- _TASK GOAL_
Could you set down every entry exactly as it appears?

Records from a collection
◆ ◆ ◆ ◆ ◆ ◆ ◆

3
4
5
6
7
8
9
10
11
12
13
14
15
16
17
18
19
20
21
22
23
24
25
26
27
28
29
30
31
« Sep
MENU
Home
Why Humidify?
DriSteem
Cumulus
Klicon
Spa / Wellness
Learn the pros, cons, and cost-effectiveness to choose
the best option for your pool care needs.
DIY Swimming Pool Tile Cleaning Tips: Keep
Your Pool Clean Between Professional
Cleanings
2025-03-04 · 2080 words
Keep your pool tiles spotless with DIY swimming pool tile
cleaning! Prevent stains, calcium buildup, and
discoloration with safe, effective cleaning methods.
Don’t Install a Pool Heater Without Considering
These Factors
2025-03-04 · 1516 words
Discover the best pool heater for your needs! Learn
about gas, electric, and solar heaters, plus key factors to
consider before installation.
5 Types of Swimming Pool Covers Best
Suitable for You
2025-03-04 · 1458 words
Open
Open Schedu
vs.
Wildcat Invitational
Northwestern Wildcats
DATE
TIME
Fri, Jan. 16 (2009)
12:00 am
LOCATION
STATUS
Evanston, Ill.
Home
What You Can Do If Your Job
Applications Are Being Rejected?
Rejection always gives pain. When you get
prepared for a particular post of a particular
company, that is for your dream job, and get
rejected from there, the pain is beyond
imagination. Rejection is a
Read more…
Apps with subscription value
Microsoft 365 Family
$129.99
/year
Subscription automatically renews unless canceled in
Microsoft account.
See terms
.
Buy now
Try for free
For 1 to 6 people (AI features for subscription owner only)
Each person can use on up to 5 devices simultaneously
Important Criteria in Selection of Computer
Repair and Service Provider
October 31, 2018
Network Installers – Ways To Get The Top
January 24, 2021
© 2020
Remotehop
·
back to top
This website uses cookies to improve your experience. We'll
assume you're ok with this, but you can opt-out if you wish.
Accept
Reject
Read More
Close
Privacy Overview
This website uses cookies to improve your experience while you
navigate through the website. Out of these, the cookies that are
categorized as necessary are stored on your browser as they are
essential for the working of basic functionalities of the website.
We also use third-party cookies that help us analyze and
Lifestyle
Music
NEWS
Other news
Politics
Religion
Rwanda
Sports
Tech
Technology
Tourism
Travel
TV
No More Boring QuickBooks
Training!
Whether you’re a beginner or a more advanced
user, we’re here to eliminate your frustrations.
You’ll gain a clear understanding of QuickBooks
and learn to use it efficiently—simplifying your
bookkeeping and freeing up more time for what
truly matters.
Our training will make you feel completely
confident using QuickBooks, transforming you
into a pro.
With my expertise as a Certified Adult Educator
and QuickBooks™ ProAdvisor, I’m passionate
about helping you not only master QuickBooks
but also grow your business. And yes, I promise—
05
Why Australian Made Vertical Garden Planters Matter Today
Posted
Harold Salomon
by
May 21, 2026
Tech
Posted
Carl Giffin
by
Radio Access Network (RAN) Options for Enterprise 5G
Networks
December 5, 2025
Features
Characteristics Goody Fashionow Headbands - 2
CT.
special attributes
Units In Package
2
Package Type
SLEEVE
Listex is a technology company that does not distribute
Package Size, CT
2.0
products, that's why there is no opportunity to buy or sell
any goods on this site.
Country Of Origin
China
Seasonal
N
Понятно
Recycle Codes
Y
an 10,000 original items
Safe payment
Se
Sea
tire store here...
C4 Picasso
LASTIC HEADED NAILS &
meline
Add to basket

◆ ◆ ◆ ◆ ◆ ◆ ◆

- _RESPONSE TO THIS TASK_
3
4
5
6
7
8
9
10
11
12
13
14
15
16
17
18
19
20
21
22
23
24
25
26
27
28
29
30
31
« Sep
MENU
Home
Why Humidify?
DriSteem
Cumulus
Klicon
Spa / Wellness
Learn the pros, cons, and cost-effectiveness to choose
the best option for your pool care needs.
DIY Swimming Pool Tile Cleaning Tips: Keep
Your Pool Clean Between Professional
Cleanings
2025-03-04 · 2080 words
Keep your pool tiles spotless with DIY swimming pool tile
cleaning! Prevent stains, calcium buildup, and
discoloration with safe, effective cleaning methods.
Don’t Install a Pool Heater Without Considering
These Factors
2025-03-04 · 1516 words
Discover the best pool heater for your needs! Learn
about gas, electric, and solar heaters, plus key factors to
consider before installation.
5 Types of Swimming Pool Covers Best
Suitable for You
2025-03-04 · 1458 words
Open
Open Schedu
vs.
Wildcat Invitational
Northwestern Wildcats
DATE
TIME
Fri, Jan. 16 (2009)
12:00 am
LOCATION
STATUS
Evanston, Ill.
Home
What You Can Do If Your Job
Applications Are Being Rejected?
Rejection always gives pain. When you get
prepared for a particular post of a particular
company, that is for your dream job, and get
rejected from there, the pain is beyond
imagination. Rejection is a
Read more…
Apps with subscription value
Microsoft 365 Family
$129.99
/year
Subscription automatically renews unless canceled in
Microsoft account.
See terms
.
Buy now
Try for free
For 1 to 6 people (AI features for subscription owner only)
Each person can use on up to 5 devices simultaneously
Important Criteria in Selection of Computer
Repair and Service Provider
October 31, 2018
Network Installers – Ways To Get The Top
January 24, 2021
© 2020
Remotehop
·
back to top
This website uses cookies to improve your experience. We'll
assume you're ok with this, but you can opt-out if you wish.
Accept
Reject
Read More
Close
Privacy Overview
This website uses cookies to improve your experience while you
navigate through the website. Out of these, the cookies that are
categorized as necessary are stored on your browser as they are
essential for the working of basic functionalities of the website.
We also use third-party cookies that help us analyze and
Lifestyle
Music
NEWS
Other news
Politics
Religion
Rwanda
Sports
Tech
Technology
Tourism
Travel
TV
No More Boring QuickBooks
Training!
Whether you’re a beginner or a more advanced
user, we’re here to eliminate your frustrations.
You’ll gain a clear understanding of QuickBooks
and learn to use it efficiently—simplifying your
bookkeeping and freeing up more time for what
truly matters.
Our training will make you feel completely
confident using QuickBooks, transforming you
into a pro.
With my expertise as a Certified Adult Educator
and QuickBooks™ ProAdvisor, I’m passionate
about helping you not only master QuickBooks
but also grow your business. And yes, I promise—
05
Why Australian Made Vertical Garden Planters Matter Today
Posted
Harold Salomon
by
May 21, 2026
Tech
Posted
Carl Giffin
by
Radio Access Network (RAN) Options for Enterprise 5G
Networks
December 5, 2025
Features
Characteristics Goody Fashionow Headbands - 2
CT.
special attributes
Units In Package
2
Package Type
SLEEVE
Listex is a technology company that does not distribute
Package Size, CT
2.0
products, that's why there is no opportunity to buy or sell
any goods on this site.
Country Of Origin
China
Seasonal
N
Понятно
Recycle Codes
Y
an 10,000 original items
Safe payment
Se
Sea
tire store here...
C4 Picasso
LASTIC HEADED NAILS &
meline
Add to basket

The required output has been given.